From Nike to Amazon, all the way to the video games you play, Black Lives Matter's messaging has infiltrated the corporate world, whether it's needed or not. Of course, it most often isn't.
Red Bull may be the first company to finally realize this. Earlier this week, the energy drink giant fired two of their most woke executives, chief executive Stefan Kozak along with chief marketing officer Amy Taylor, both from their North American team.
According to other employees, these “culture teams” were the most vocal about racial justice matters.
According to the Wall Street Journal, Taylor was:
met with opposition when she began advocating for Red Bull to be more overt in its support of racial justice in the last month, according to people familiar with the matter.
This came after more than 300 employees signed a letter expressing concern about the company's response to BLM, asking for "internal action," and criticized the company's “public silence.”

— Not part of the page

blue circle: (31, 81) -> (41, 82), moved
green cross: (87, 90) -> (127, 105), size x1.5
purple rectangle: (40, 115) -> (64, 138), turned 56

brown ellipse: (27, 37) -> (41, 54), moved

The letter, titled “Representation Matters at Red Bull” made many assertions and requests, including the following:
As we say nothing, we are abandoning the communities we claim to support and foster in their time of greatest need, absence during a time that demands action, reveals purported support as nothing more than exploitation.
In his reply to the letter, Kozak, the chief executive of course agreed, saying:
[Regarding] the current uprising... I share these views and I applaud those who peacefully and courageously have made their voices heard.

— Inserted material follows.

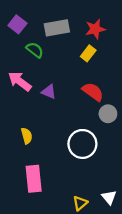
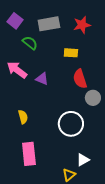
yellow rectangle: (88, 53) -> (71, 53), moved, turned 56
red semicircle: (93, 92) -> (80, 79), turned -144
white triangle: (109, 197) -> (83, 160), moved, turned 40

The company took it a step further, saying that Red Bull, “will reinforce Black representation in everything we do,” and “direct resources to the efforts of existing and new partners focused on equality in cities across the US.”
A graffiti artist and b-boy named Joel Martinez — who has participated in “Red Bull's BC One” breakdancing competition —provided a statement to Business Insider stating that he was upset about a #BlackoutTuesday post that Red Bull shared June 2.

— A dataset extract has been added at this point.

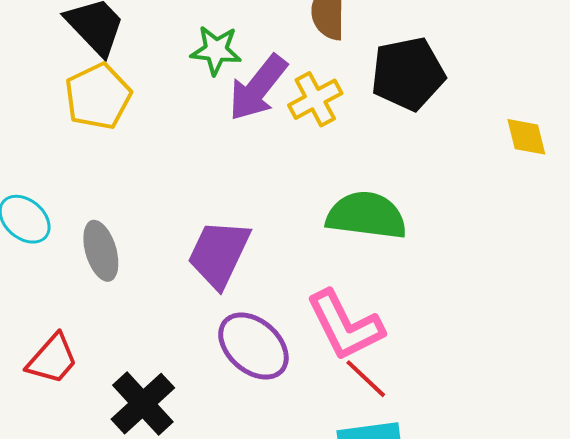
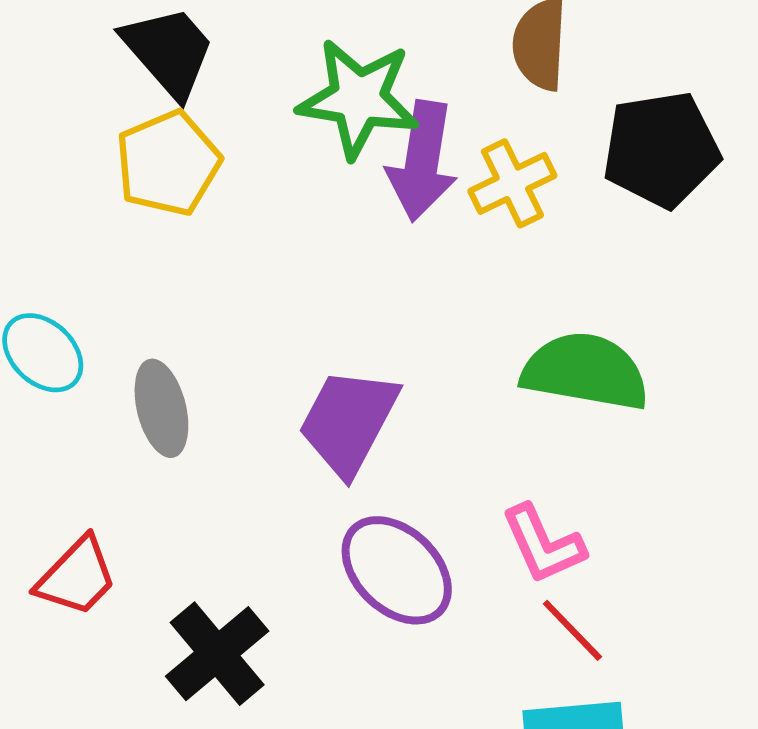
green star: (216, 50) -> (358, 99), size x1.5
purple arrow: (258, 88) -> (422, 161), turned -32
pink L-shape: (345, 325) -> (543, 544), size x0.7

Martinez asked, “why didn't red bull use the phrase “Black Lives Matter?” He continued, “this is a paradigm shift. All people wanting a better world is what the protests are about, why would Red Bull not stand behind that?”
That letter was addressed to the executives who are no longer working with the company.
I applaud Red Bull for this action and hope that others will follow suit.
Why does anyone need an energy drink brand to make statements siding with their political views? The simple answer is that it works everywhere else, so why not get some social clout and ask? You might get famous. Alexandria Ocasio-Cortez might even tweet about you.
Imagine an employee at Starbucks requested financial support be sent to the NRA, stating: “I don't feel safe here at Starbucks, gun-owner representation matters.”
They'd be laughed at, fired and called out on social media, ruining their lives.
“Radical-right wing gun owners are infiltrating corporations and making employees feel unsafe.” It practically writes itself.